The retail landscape in this part of the world has developed quickly, as countries across the Middle East have worked hard to position themselves as shopping havens. Furthermore, the mega mall has emerged as a centre of social activity, providing welcomed sanctuary from the region’s extreme temperatures. As such, shopping has become an integral part of the Gulf experience, for visitors and residents alike.
An increasingly well-travelled consumer is also driving the development of the industry, and is demanding better-crafted, more original retail spaces.
“Retail design has evolved extensively over recent years. This could be attributed to the fact that designers are being given the freedom to elevate brands’ interior identities, as well as the fact that the average consumer is more globally aware, leading to more well-designed spaces,” said Alfred Johnson, managing partner of Dubai design firm, Imagination.
Abdulla Ajmal, deputy general manager of Ajmal Perfumes, one of the region’s leading manufacturers and retailers of perfumes and beauty products, has also seen the region’s retail sector undergo massive change. “It used to be trading. The customer would come in wanting to buy something. There was purpose. They walked in, they liked what they liked, they bargained, and once they were satisfied, they bought,” he said.
“Over a period of time, better service and then better merchandising became important. But at that point, the idea behind merchandising was to create the impression that you had a lot of stuff. People would opt to go to stores based on whether they offered a lot of variety. Finally, as we have come of age, it has become all about the experiential environment. The customer is not simply looking for goods,” he detailed.
According to Ajmal, however, the industry’s rapid growth trajectory has also brought problems in its wake. Dubai’s retail industry has emulated many of the trends coming out of the west – but has tried to assimilate them over a much shorter time period, resulting in a very steep learning curve.
“Unfortunately, typically of Dubai, the infrastructure grows faster than all the support services. So, for example, you want good service but you don’t have good training agencies. You have beautiful materials available but you don’t have people that know how to implement them very well. And you also don’t have many good commercial retail designers,” Ajmal suggested.

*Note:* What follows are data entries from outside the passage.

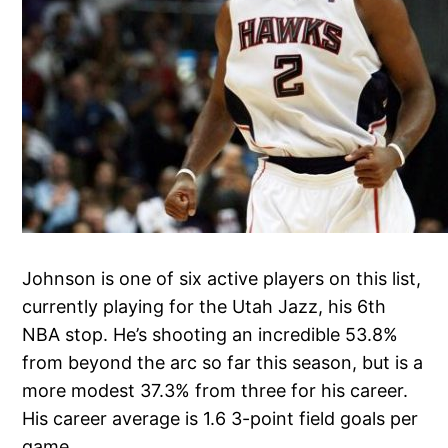
Johnson is one of six active players on this list,
currently playing for the Utah Jazz, his 6th
NBA stop. He’s shooting an incredible 53.8%
from beyond the arc so far this season, but is a
more modest 37.3% from three for his career.
His career average is 1.6 3-point field goals per
game.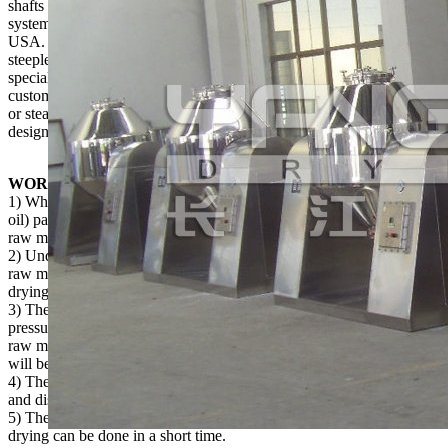
shafts realize good concentricity. The heat medium and vacuum
system all adapt reliable rotating connector with the technology from
USA. On this basis, we also developed SZG-A. It can carry out
steeples speed change and constant temperature control. As a
specialized factory in drying industry, we supply hundred sets to the
customers every year. As for working medium, it may be thermal oil
or steam or hot water. For drying the adhesive raw material, we have
designed specially a stirring plate buffer for you.
WORKING PRINCIPLE
1) When the heat source (hot water, low pressure steam, or thermal
oil) pass through the sealed jacket, the heat will be transmitted to
raw material through the inner shell;
2) Under action of driving power, the tank is rotated slowly and the
raw material is mixed continuously. The purpose of reinforced
drying can be realized;
3) The raw material is under vacuum condition. When steam
pressure is dropping, it makes the moisture (solvent) at the surface of
raw material become saturation and then evaporates. The solvent
will be discharged through vacuum pump.
4) The moisture (solvent) of raw material will infiltrate, evaporate
and discharge continuously.
5) The production processes are carried out continuously and the
drying can be done in a short time.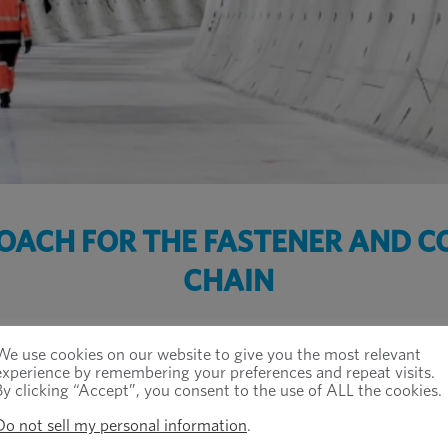
ROACH FOR THE FASTENER AND 
CHAIN
We use cookies on our website to give you the most relevant
experience by remembering your preferences and repeat visits.
By clicking “Accept”, you consent to the use of ALL the cookies.
Do not sell my personal information
.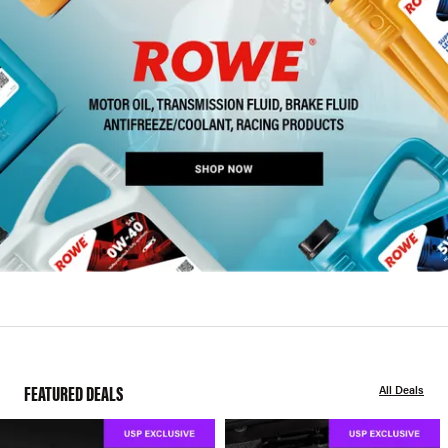
FEATURED DEALS
All Deals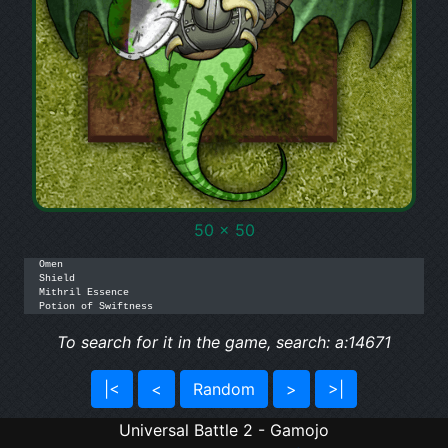
50 x 50
Omen

Shield

Mithril Essence

Potion of Swiftness
To search for it in the game, search: a:14671
|<
<
Random
>
>|
Universal Battle 2 - Gamojo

“There are good designers around but retail design is not just about beauty, it is about psychology. This is something that a lot of retailers don’t understand over here – you have to look at the movement of the customer, at how to break an environment down in order to subliminally communicate a message, at how to align your vision of the brand with the retail design. It could be the smallest of things. It could be lighting, it could be sound, it could be anything. All of this forms the psychology of retail.”
“There are good designers here,” countered John Rabone, managing director of R&R Design, “but the level of retail design is not sophisticated enough, probably due to the timescales. You tend to have a much longer development period in the UK. Here, it could be ten weeks from a blank piece of paper to an open store, and then we as the designers get into trouble when it goes wrong.”
Designers are under pressure from clients, who are already paying rent and are keen to get their businesses off the ground. And retailers are under pressure from the malls, which want to minimise disruption and get all their components up and running as soon as possible.
“The mall insists, so you are under pressure,” Ajmal explained. “And yes, we pressurise the contractor as well, because we don’t want to lose the business. You are losing on the rent and you are losing out on the business. The average fit-out period for a store the size of our new Ajmal by Eternal store would be three months in London. You might even negotiate a six month fit-out period. Here, you are looking at 45 days.”
Another issue is that the retail sector in this part of the world is dominated by large, international, franchised brands – which normally have a specific design identity that is reapplied whenever and wherever they open a new store. As such, it falls to local brands to drive the development of authentic, original retail design in this region.
“My feeling is the international brands are rolling out their standard formats, rather then focusing on understanding the local market and creating something special. There has been a noticeable growth in confidence amongst local brands to develop their own brands, or create new brands to compete with these international players. We are working with a number of key local brands such as Chalhoub, Ajmal and Boutique 1 and finding it very rewarding and stimulating,” said Caulder.
Rabone also highlighted the importance of having strong local brands. R&R Design is currently working with a client in Kuwait that is developing three new retail brands. The overriding aim is to create locally-headquartered but internationally-viable brands that can go out and be successful in other markets around the world.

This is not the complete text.